• **ACTION ITEM**:
Each line in the entries below that holds the word "сунул" belongs in the answer.
━━━━━━━━━━━━━━━━
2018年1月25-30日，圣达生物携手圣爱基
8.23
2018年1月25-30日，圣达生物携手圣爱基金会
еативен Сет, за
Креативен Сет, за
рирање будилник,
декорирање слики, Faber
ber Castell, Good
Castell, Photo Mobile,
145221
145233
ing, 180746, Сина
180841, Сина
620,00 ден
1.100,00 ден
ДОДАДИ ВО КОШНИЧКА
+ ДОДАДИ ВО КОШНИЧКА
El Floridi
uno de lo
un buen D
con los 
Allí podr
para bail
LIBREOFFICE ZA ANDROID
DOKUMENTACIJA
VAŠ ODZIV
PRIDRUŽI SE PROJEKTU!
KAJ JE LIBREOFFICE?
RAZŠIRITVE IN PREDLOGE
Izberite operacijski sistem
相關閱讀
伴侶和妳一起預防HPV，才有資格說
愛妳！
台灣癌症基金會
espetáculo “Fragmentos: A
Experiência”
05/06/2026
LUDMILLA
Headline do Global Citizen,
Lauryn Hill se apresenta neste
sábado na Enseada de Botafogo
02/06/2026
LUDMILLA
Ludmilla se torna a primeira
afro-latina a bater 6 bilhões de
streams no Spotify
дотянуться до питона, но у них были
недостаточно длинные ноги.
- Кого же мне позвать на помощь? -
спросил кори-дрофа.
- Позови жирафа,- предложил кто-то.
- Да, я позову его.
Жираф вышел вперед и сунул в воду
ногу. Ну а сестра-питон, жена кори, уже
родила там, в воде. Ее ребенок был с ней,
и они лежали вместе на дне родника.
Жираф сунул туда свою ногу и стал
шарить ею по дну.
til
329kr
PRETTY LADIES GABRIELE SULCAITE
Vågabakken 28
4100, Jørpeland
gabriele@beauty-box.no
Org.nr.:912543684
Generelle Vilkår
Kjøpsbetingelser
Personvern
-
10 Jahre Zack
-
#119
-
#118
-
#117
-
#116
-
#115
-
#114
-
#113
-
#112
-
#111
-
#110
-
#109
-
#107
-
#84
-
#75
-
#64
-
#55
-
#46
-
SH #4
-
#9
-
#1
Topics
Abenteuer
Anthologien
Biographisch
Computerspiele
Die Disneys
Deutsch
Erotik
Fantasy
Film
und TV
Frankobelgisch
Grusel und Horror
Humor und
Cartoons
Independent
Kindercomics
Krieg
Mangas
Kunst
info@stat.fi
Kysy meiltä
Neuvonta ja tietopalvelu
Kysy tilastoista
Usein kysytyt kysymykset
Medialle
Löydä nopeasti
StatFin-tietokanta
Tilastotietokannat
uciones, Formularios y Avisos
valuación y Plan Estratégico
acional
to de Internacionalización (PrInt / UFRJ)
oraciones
━━━━━━━━━━━━━━━━
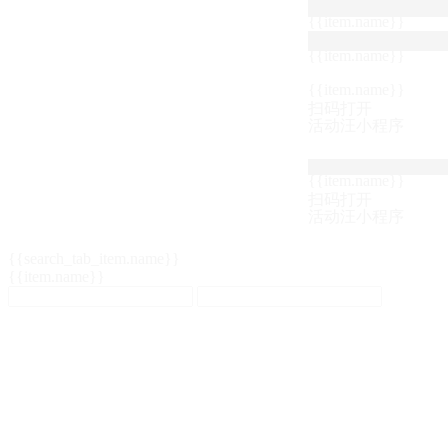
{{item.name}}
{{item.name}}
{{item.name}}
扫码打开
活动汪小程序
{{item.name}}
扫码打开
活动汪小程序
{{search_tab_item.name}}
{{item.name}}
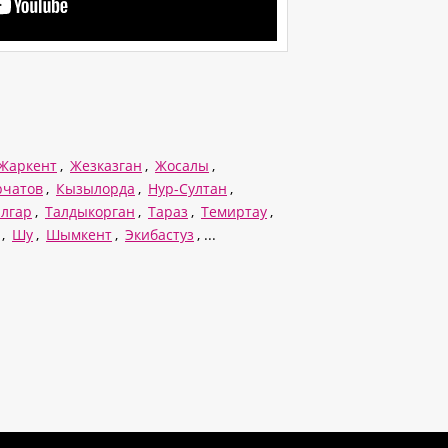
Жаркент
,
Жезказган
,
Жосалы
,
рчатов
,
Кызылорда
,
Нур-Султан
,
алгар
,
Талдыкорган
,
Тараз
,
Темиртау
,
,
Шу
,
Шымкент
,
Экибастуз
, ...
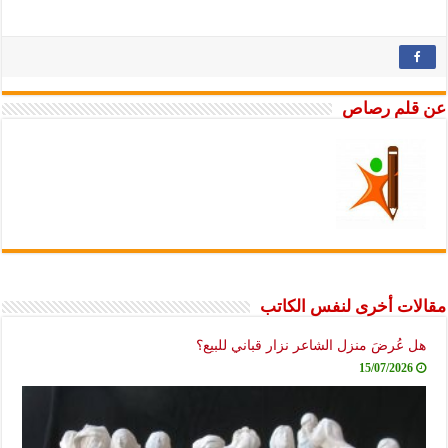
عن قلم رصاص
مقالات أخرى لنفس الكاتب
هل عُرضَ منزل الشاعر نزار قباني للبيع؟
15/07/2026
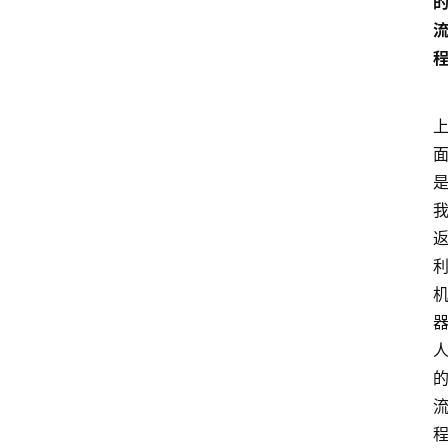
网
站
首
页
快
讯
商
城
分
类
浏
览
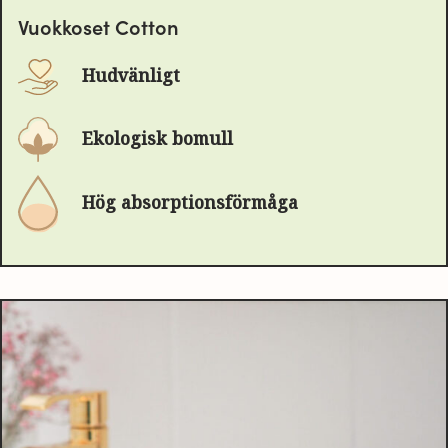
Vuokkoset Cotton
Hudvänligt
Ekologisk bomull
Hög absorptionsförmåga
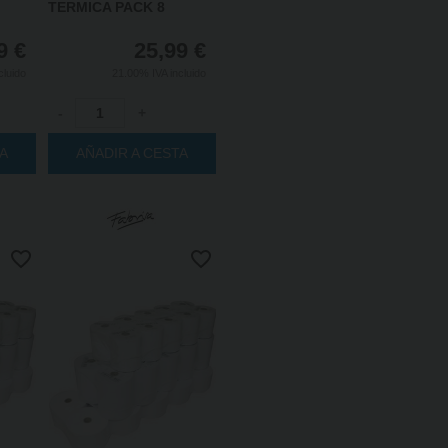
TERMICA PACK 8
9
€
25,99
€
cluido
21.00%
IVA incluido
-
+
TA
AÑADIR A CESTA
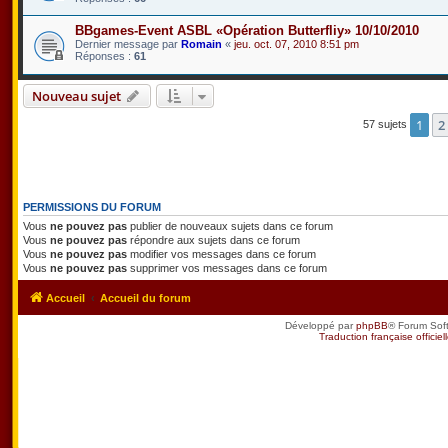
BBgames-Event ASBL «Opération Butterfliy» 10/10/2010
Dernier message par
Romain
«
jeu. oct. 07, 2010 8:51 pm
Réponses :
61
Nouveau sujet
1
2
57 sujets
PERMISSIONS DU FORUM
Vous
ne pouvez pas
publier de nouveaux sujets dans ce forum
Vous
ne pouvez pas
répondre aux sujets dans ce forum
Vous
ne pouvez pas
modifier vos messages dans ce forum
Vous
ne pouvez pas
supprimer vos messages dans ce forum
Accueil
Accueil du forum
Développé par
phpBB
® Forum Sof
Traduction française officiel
━━━━━━━━━━━━━━━━
• **TASK OUTPUT**:
Жираф вышел вперед и сунул в воду
Жираф сунул туда свою ногу и стал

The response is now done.